(Source information begins)

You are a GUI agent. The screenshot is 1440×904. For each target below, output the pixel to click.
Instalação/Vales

(Source information ends)
(Source information begins)

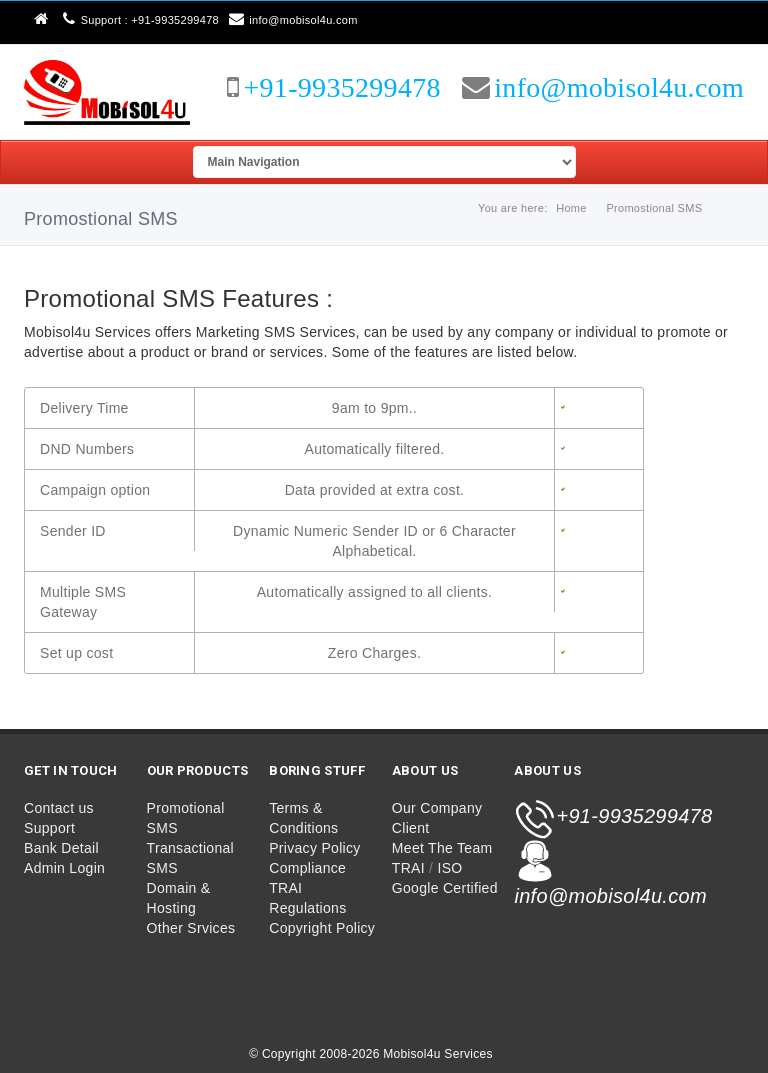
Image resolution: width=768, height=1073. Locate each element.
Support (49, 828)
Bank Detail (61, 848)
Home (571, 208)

(Source information ends)

Task objective
Write out exactly the lines above between the line with "You are a GUI" and the line with "Instalação/Vales", inclusive, and nothing beyond them.

Exercise solution
You are a GUI agent. The screenshot is 1440×904. For each target below, output the pixel to click.
Instalação/Vales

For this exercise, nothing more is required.